Immigration reform and trade deals will be important to the economy’s future, said Ben Taylor, executive director of the Chamber of Commerce’s Great Lakes Regional Office. Taylor spoke to about 30 business owners and local chamber members at the Prairie Landing Golf Club in West Chicago.
Taylor said trade is vital for the U.S. on a global stage because it has only 5 percent of the world’s 6.5 billion population. He also spoke about the 20-year anniversary of the North American Free Trade Agreement and the competitions businesses face from China.
The U.S. continues to be hurt by a skilled worker shortage and a lack of immigration reform, he said. Critics have long called immigration a broken system, with ongoing issues at U.S. borders, residency verification and earned legal status. There is no formal program for lesser-skilled immigrants to come to the U.S. legally, Taylor said.
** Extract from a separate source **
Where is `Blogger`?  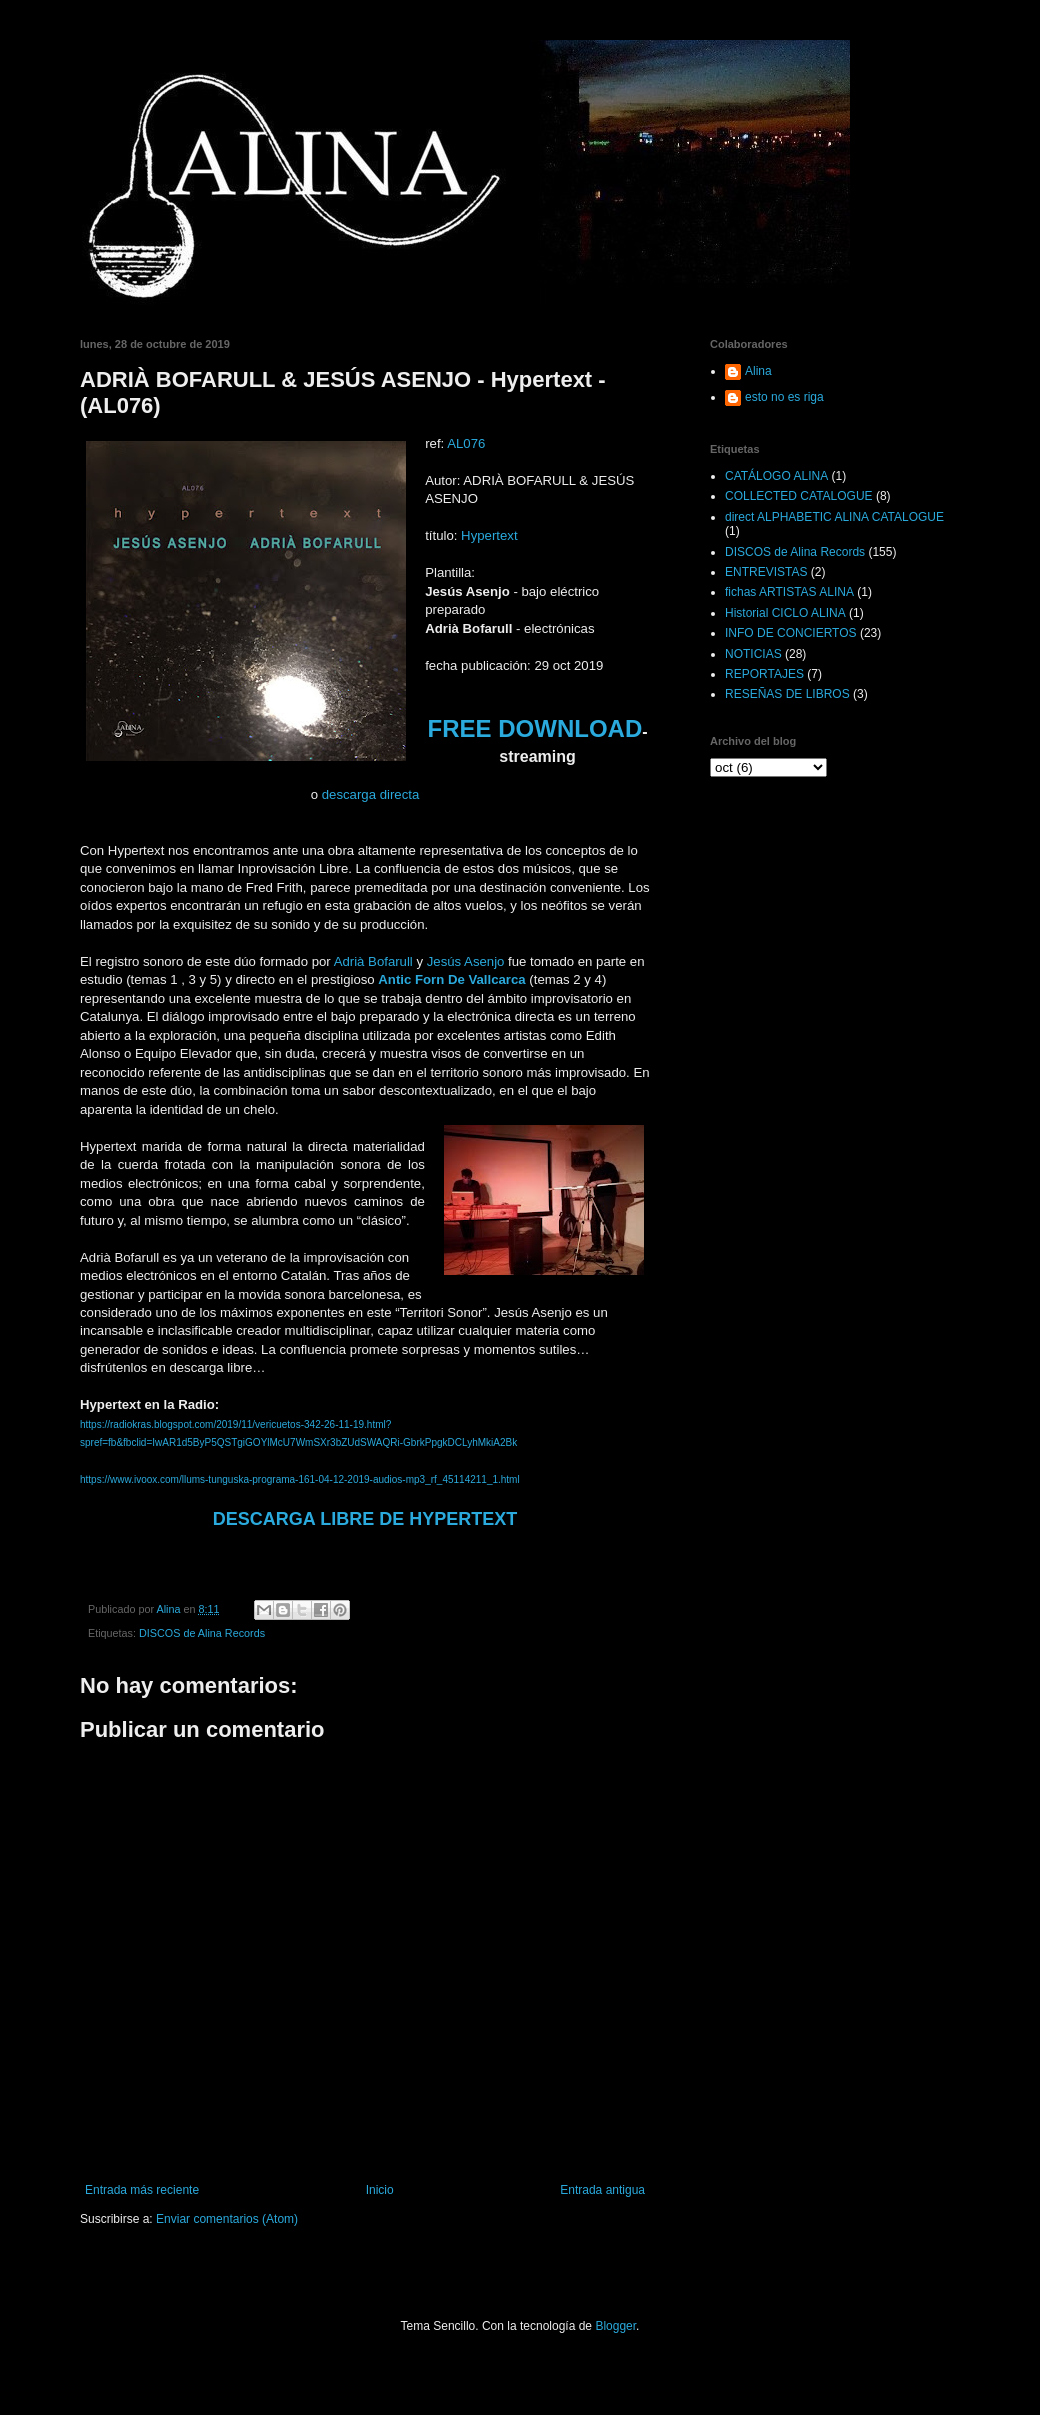 Blogger is located at coordinates (615, 2326).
Taylor said there are 11 million undocumented immigrants in the U.S., and some of them keep finding jobs here because some citizens don’t want to work in open fields and other environments.
“These are not easy, glamorous jobs … they are well-paying, but it’s not jobs Americans want to do,” Taylor said.
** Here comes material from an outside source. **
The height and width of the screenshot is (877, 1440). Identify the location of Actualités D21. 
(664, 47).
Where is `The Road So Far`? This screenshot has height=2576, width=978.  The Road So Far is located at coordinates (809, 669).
The reluctance of citizens to take low-skill jobs is something that concerns Judy DeVoe, president of Spare Wheels Transportation in West Chicago. DeVoe also is worried about the climate for local businesses when there are many large companies in the area that can provide services at a lower cost.
“It really hurts small businesses trying to compete,” DeVoe said. “The quality doesn’t seem to matter anymore.”
Taylor urged business owners to be vocal and tell their elected officials what changes are needed for the economy.
“You need to be gathering the stories from [chamber] membership,” Taylor said. “The next step is tackling legislation.”
The right educational opportunities will help boost the number of skilled workers and the local economy, said Rob Ferrigan, senior vice president of Old Second Bank in St. Charles.
Ferrigan said the foundation and training for manufacturing jobs should begin at the middle school level. Then students could continue to develop trade skills through specialized high school and community college courses.
“They don’t understand that working at a CNC machine they could make $70,000 to 80,000 a year,” Ferrigan said.